Oleh karenanya, lahirnya pelabelan ‘miring’ terhadap perempuan (diwakili Hawa) yang sedemikian kental sebenarnya tidak dapat lepas dari paradigma yang dibangun oleh karya-karya klasik yang tetap ditempatkan sebagai warisan luhur kita, meskipun terkadang memuat materi yang irasional, penuh mitos dan legenda umat pra-Islam. Kisah tersebut secara eksplisit memberikan stigma kepada Hawa sebagai sosok perempuan penggoda, penyebab keluarnya spesies manusia dari surga, sehingga dihukum dengan ketidaknyamanan perempuan dalam proses bereproduksi. Penafsiran seperti inilah yang dikritik secara tajam oleh Abu Zaid dalam artikelnya “Hawa bayna Ad Diin Wa Al Usthurah”.

Menurut Abu Zaid, kisah ini meninggalkan catatan penting bagi kita: Pertama; Tuhan yang digambarkan dalam kisah tersebut adalah tuhan taurat, bukan Allah yang dikenal dalam teologi Islam.
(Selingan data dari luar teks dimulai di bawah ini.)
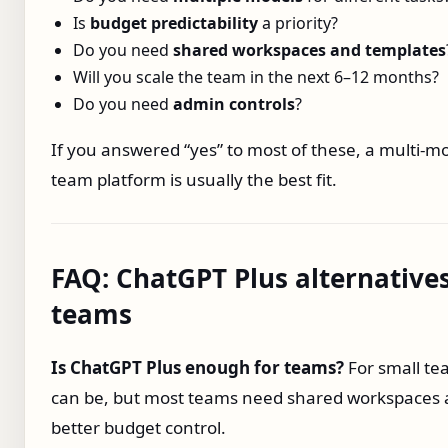
Is
budget predictability
a priority?
Do you need
shared workspaces and templates
Will you scale the team in the next 6–12 months?
Do you need
admin controls
?
If you answered “yes” to most of these, a multi‑m
team platform is usually the best fit.
FAQ: ChatGPT Plus alternatives
teams
Is ChatGPT Plus enough for teams?
For small tea
can be, but most teams need shared workspaces
better budget control.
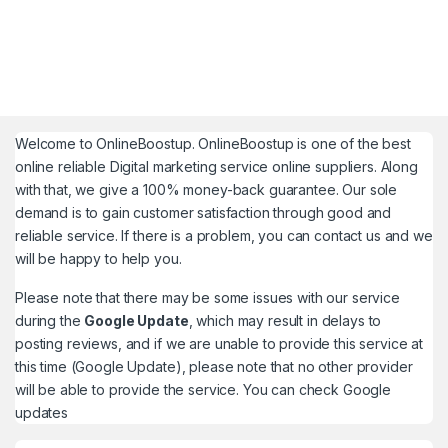
Welcome to
OnlineBoostup
. OnlineBoostup is one of the best
online reliable Digital marketing service online suppliers. Along
with that, we give a 100% money-back guarantee. Our sole
demand is to gain customer satisfaction through good and
reliable service. If there is a problem, you can contact us and we
will be happy to help you.
Please note that there may be some issues with our service
during the
Google Update
, which may result in delays to
posting reviews, and if we are unable to provide this service at
this time (Google Update), please note that no other provider
will be able to provide the service. You can check
Google
updates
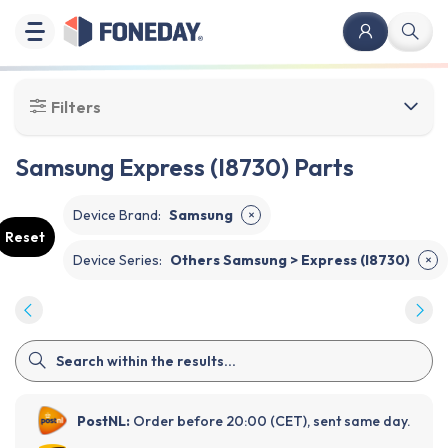
Filters
Samsung Express (I8730) Parts
Device Brand
:
Samsung
✕
Reset
Device Series
:
Others Samsung > Express (I8730)
✕
PostNL:
Order before 20:00 (CET), sent same day.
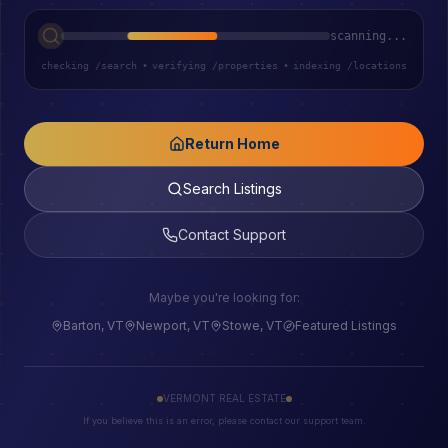
scanning...
checking /search
•
verifying /properties
•
indexing /locations
Return Home
Search Listings
Contact Support
Maybe you're looking for:
Barton, VT
Newport, VT
Stowe, VT
Featured Listings
VERMONT REAL ESTATE
If you believe this is an error, please contact our support team.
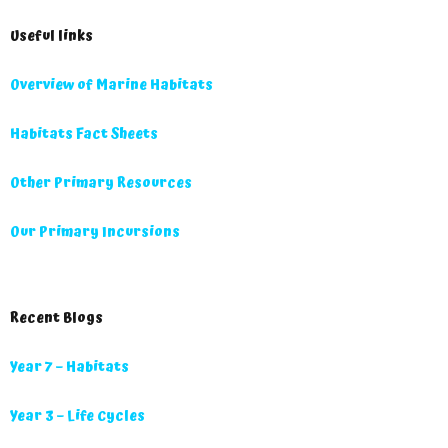
Useful links
Overview of Marine Habitats
Habitats Fact Sheets
Other Primary Resources
Our Primary Incursions
Recent Blogs
Year 7 – Habitats
Year 3 – Life Cycles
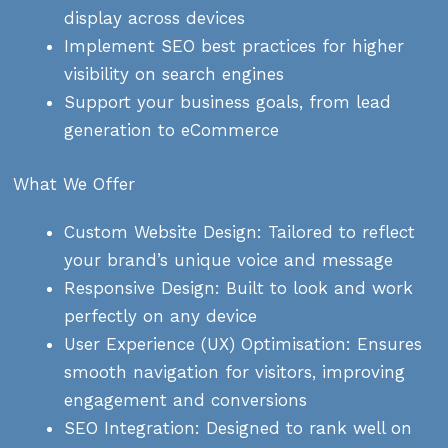
display across devices
Implement SEO best practices for higher
visibility on search engines
Support your business goals, from lead
generation to eCommerce
What We Offer
Custom Website Design: Tailored to reflect
your brand’s unique voice and message
Responsive Design: Built to look and work
perfectly on any device
User Experience (UX) Optimisation: Ensures
smooth navigation for visitors, improving
engagement and conversions
SEO Integration: Designed to rank well on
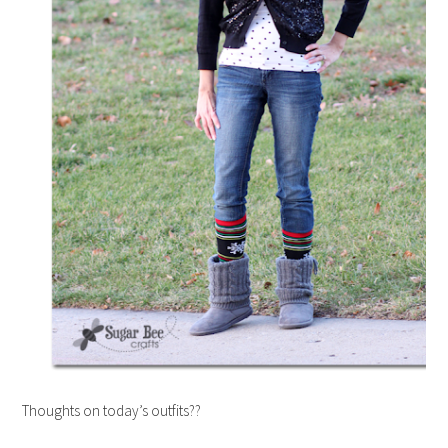
Thoughts on today’s outfits??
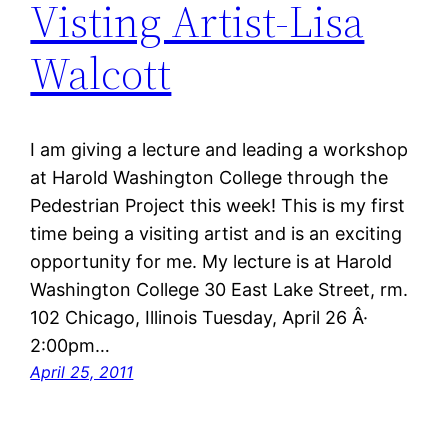
Visting Artist-Lisa
Walcott
I am giving a lecture and leading a workshop
at Harold Washington College through the
Pedestrian Project this week! This is my first
time being a visiting artist and is an exciting
opportunity for me. My lecture is at Harold
Washington College 30 East Lake Street, rm.
102 Chicago, Illinois Tuesday, April 26 Â·
2:00pm…
April 25, 2011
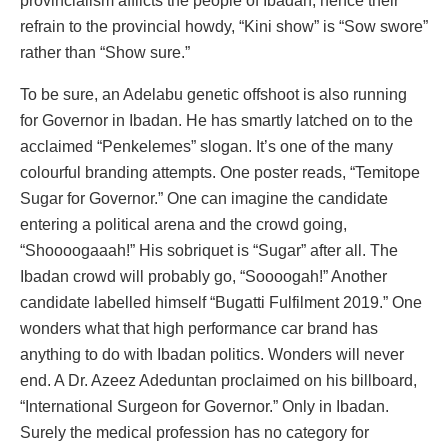
provincialism afflicts the people of Ibadan, hence their
refrain to the provincial howdy, “Kini show” is “Sow swore”
rather than “Show sure.”
To be sure, an Adelabu genetic offshoot is also running
for Governor in Ibadan. He has smartly latched on to the
acclaimed “Penkelemes” slogan. It’s one of the many
colourful branding attempts. One poster reads, “Temitope
Sugar for Governor.” One can imagine the candidate
entering a political arena and the crowd going,
“Shoooogaaah!” His sobriquet is “Sugar” after all. The
Ibadan crowd will probably go, “Soooogah!” Another
candidate labelled himself “Bugatti Fulfilment 2019.” One
wonders what that high performance car brand has
anything to do with Ibadan politics. Wonders will never
end. A Dr. Azeez Adeduntan proclaimed on his billboard,
“International Surgeon for Governor.” Only in Ibadan.
Surely the medical profession has no category for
Ini adalah hal lumrah dari segi implikasi konteks historis terhadap teks. Sesuatu yang tidak lumrah adalah apabila akal sehat kita menerima kebenaran harfiyah dari kisah ini hanya karena bersumber dari salah satu kitab tafsir yang sangat penting, karena bersumber dari At Thabary atau lainnya. Hal demikian ini bukanlah parameter keilmuan, karena telah menampilkan situasi kontradiktif dengan kaidah-kaidah ilmiah-rasional dan mengundang pertanyaan seperti benarkah para malaikat itu makan? Benarkah Tuhan tidak tahu keberadaan Adam? Kenapa Tuhan hanya menghukum Hawa, tidak kepada Adam? Dan pertanyaan-pertanyaan lain terkait rasionalisasi  kisah Adam dan Hawa ini.
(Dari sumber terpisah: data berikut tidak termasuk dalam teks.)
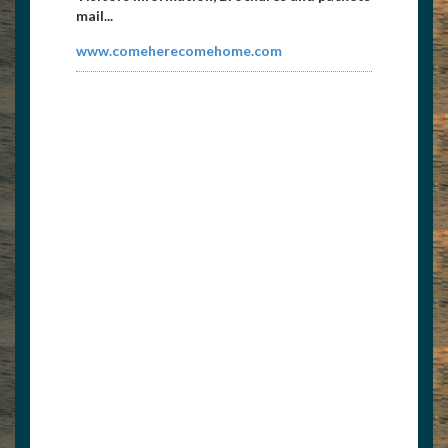
mail...
www.comeherecomehome.com
East Tennessee Propeller
8656738171
etpropeller@att.net
Propeller repair and sales 1104 Galway
Street Knoxville, TN 37917...
http://etnpropeller.com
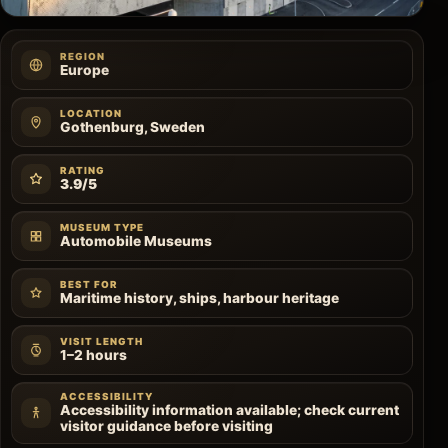
REGION
Europe
LOCATION
Gothenburg, Sweden
RATING
3.9/5
MUSEUM TYPE
Automobile Museums
BEST FOR
Maritime history, ships, harbour heritage
VISIT LENGTH
1–2 hours
ACCESSIBILITY
Accessibility information available; check current
visitor guidance before visiting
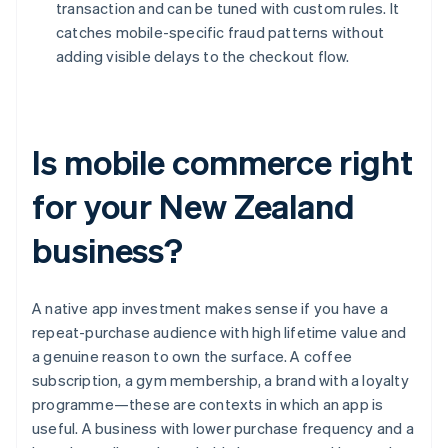
transaction and can be tuned with custom rules. It
catches mobile-specific fraud patterns without
adding visible delays to the checkout flow.
Is mobile commerce right
for your New Zealand
business?
A native app investment makes sense if you have a
repeat-purchase audience with high lifetime value and
a genuine reason to own the surface. A coffee
subscription, a gym membership, a brand with a loyalty
programme—these are contexts in which an app is
useful. A business with lower purchase frequency and a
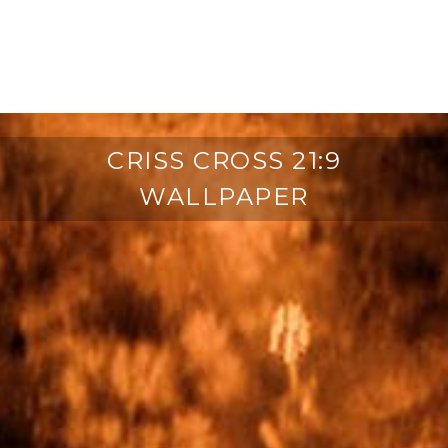
CRISS CROSS 21:9
WALLPAPER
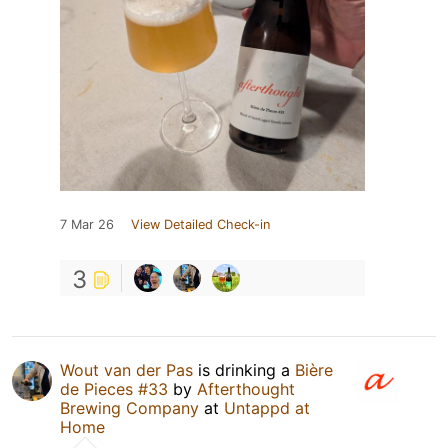
7 Mar 26
View Detailed Check-in
3
Wout van der Pas
is drinking a
Bière
de Pieces #33
by
Afterthought
Brewing Company
at
Untappd at
Home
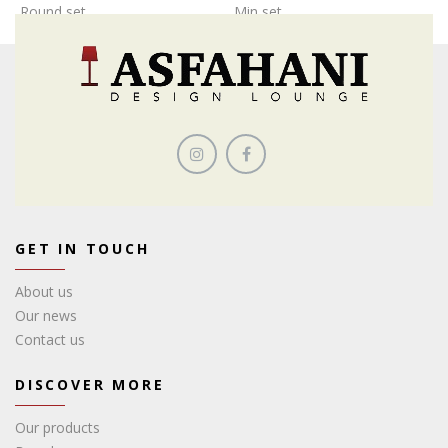
Round set
Min set
GET IN TOUCH
About us
Our news
Contact us
DISCOVER MORE
Our products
Kedua, kisah di atas menempatkan Adam sebagai korban yang tak berdosa, sehingga mendorong publik berkesimpulan bahwa laki-laki itu contoh ideal dan bebas dari kesalahan, sementara perempuan selalu dalam posisi buruk dan salah. Padahal teks ayat mengabarkan kepada kita bahwa Allah memberi sanksi kepada keduanya (QS.1:36). Menurut Abu Zaid dan menyebabkan kekhawatiran, adalah tuturan kisah lebih memiliki daya tarik dibanding membaca dan memahami teks-teks Alquran. Ketiga: terkait dengan hubungan persamaan antara kesalahan dan sanksi. Sanksi atas Hawa berupa perdarahan setiap bulan, sebagai akibat memakan buah dari pohon larangan, dihilangkannya kecerdasan karena alasan menggoda Adam dengan nafsu. Pesan dominan dari kisah ini adalah bahwa setiap kesalahan melahirkan sanksi, dan pelakunya adalah perempuan, karena berbagai versi kisah Israiliyat tersebut tidak ada yang secara tegas mampu mengungkap sanksi yang diberikan Tuhan kepada Adam.
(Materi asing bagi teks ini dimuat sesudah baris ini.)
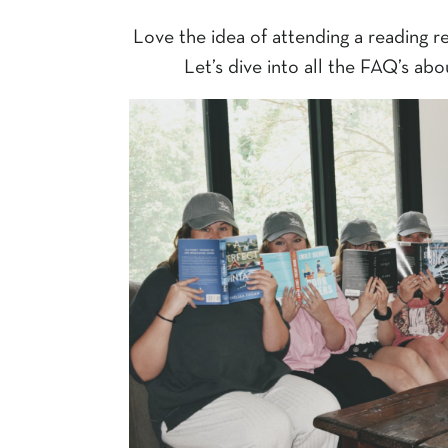
Love the idea of attending a reading re
Let’s dive into all the FAQ’s abo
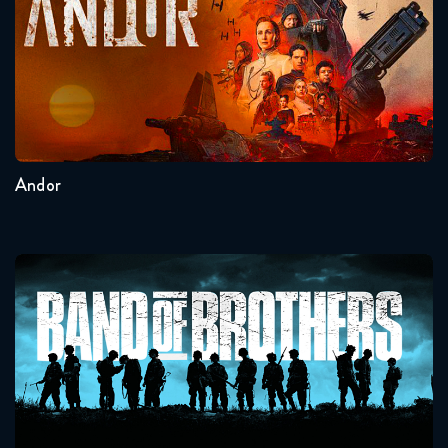
Seasons:...
2
1
Andor
Band Of Brothers
Seasons:...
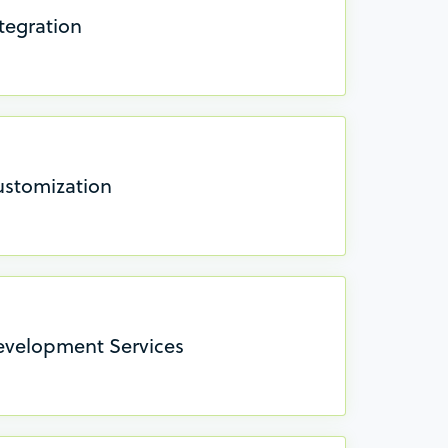
tegration
ustomization
evelopment Services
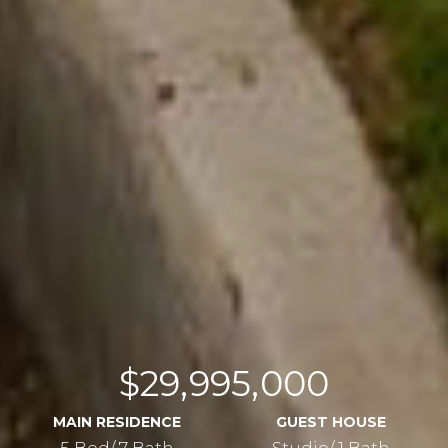
$29,995,000
MAIN RESIDENCE
GUEST HOUSE
5 Bed/ 7 Bath
Studio/ 1 Bath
Apa yang disuguhkan At Thabary, menunjukkan konsistensinya terhadap corak yang diambil dalam penafsiran. Mengenai bagaimana nilai informasi yang dikumpulkan,–tentu saja di luar teks Alquran –dan dijadikan bahan kajian, tidak menutup kemungkinan untuk diklarifikasi secara rasional-ilmiah-teologis. Sudah saatnya kita lakukan kajian teks yang rasional-ilmiah-teologis, dan mengalihkan segala bentuk warisan yang irrasional-mitologis  ke dalam ranah studi arkeologi. Wallahu a’lam.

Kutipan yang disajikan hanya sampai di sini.